“ダイエット共和国”


韓国紙セゲイルボ・コラム「説往説来」

 ダイエットは歳月が流れて変質した。ダイエットは元来、健康のために体重を少し減らしたり制限された食事をすることを意味した。すらりとした体がすなわち「ファッションであり競争力」となってしまった今日、健康より体重の減量がもっと重要な目的になってしまった。

 最近、ある研究調査の結果、わが国の10代から50代以上の女性が1年間にダイエットを試みる回数は平均4回に達した。支出する費用は43万ウォンぐらい。“ダイエット共和国”と言っても差し支えないようだ。

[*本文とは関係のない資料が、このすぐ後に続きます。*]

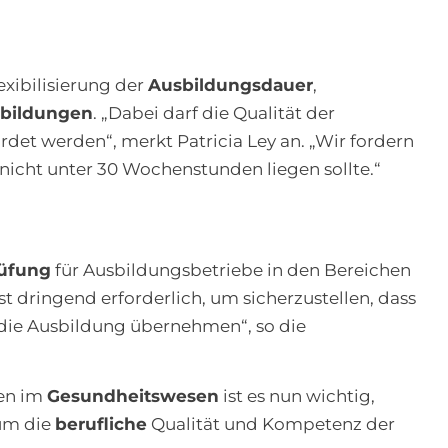
exibilisierung der
Ausbildungsdauer
,
sbildungen
. „Dabei darf die Qualität der
det werden“, merkt Patricia Ley an. „Wir fordern
t nicht unter 30 Wochenstunden liegen sollte.“
üfung
für Ausbildungsbetriebe in den Bereichen
t dringend erforderlich, um sicherzustellen, dass
e die Ausbildung übernehmen“, so die
en im
Gesundheitswesen
ist es nun wichtig,
 um die
berufliche
Qualität und Kompetenz der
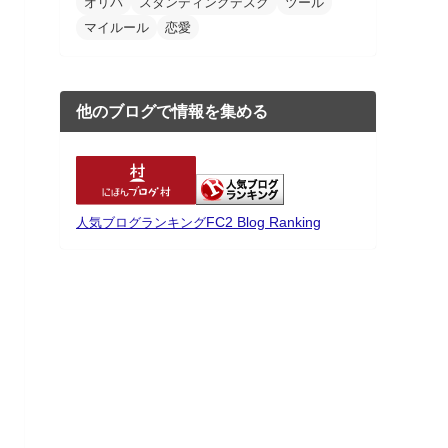
オリパ
スタンディングデスク
ツール
マイルール
恋愛
他のブログで情報を集める
FC2 Blog Ranking
人気ブログランキング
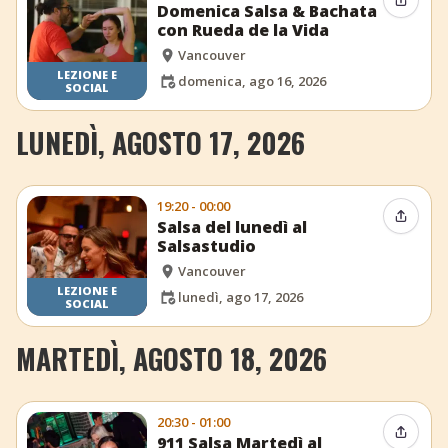
Condiv
Domenica Salsa & Bachata
con Rueda de la Vida
Vancouver
LEZIONE E
domenica, ago 16, 2026
SOCIAL
LUNEDÌ, AGOSTO 17, 2026
19:20 - 00:00
Condiv
Salsa del lunedì al
Salsastudio
Vancouver
LEZIONE E
lunedì, ago 17, 2026
SOCIAL
MARTEDÌ, AGOSTO 18, 2026
20:30 - 01:00
Condiv
911 Salsa Martedì al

 ダイエットの方法もさまざまだ。風船ダイエットは1日に10回ぐらい風船を頭の大きさ程度に膨らますもの。十分な酸素を吸い込むので代謝が活発になり、体温が上昇して脂肪を消耗するようになるという。音楽ダイエットは、くつろげるイスに座って音楽を40~50分くらい聴くと緊張がほぐれ、体が最適の状態に維持されてやせるというもの。ダイエットメガネの登場はもう昔の話となった。このメガネをかけると飲食物が実際より大きく見えて、少なく食べるようになるとか。みんな奇抜だが、これからどんなものが出てくるか気に掛かる。

 問題はダイエットに成功するのが簡単でないというところにある。わが国の20代女性の場合、1年に5回ほどダイエットを決心するものの、なかなか1週間を超えられないことが明らかになった。やせることにだけ神経を使うので、苦しいプロセスを耐えるのが容易でないためだ。

 そう考えると、ちょうど数日前に無理なダイエットをして死亡した20代の女性はどれだけ多くの苦痛を味わっただろうか。その女性は昨年1月、132キログラムの最高度肥満から体重を56キログラムまで減量するのに成功したとして、ケーブルテレビで紹介された。彼女は死亡する直前まで必死で続けたダイエットの副作用で、まったく飲食できない苦しみを味わっていたといわれている。

 スタイルもこの世を生き抜く競争力になった今日、ただ「内面を陶冶しろ」とだけ言えないのが現実だ。とはいっても、無理なダイエットは副作用を生む。いくら美人の基準が変わったといっても、やせっぽちよりは少し太って見える方が他人が見ても、自分にとってもいいはずだ。死ぬよりはやはり、生きている方がましだから。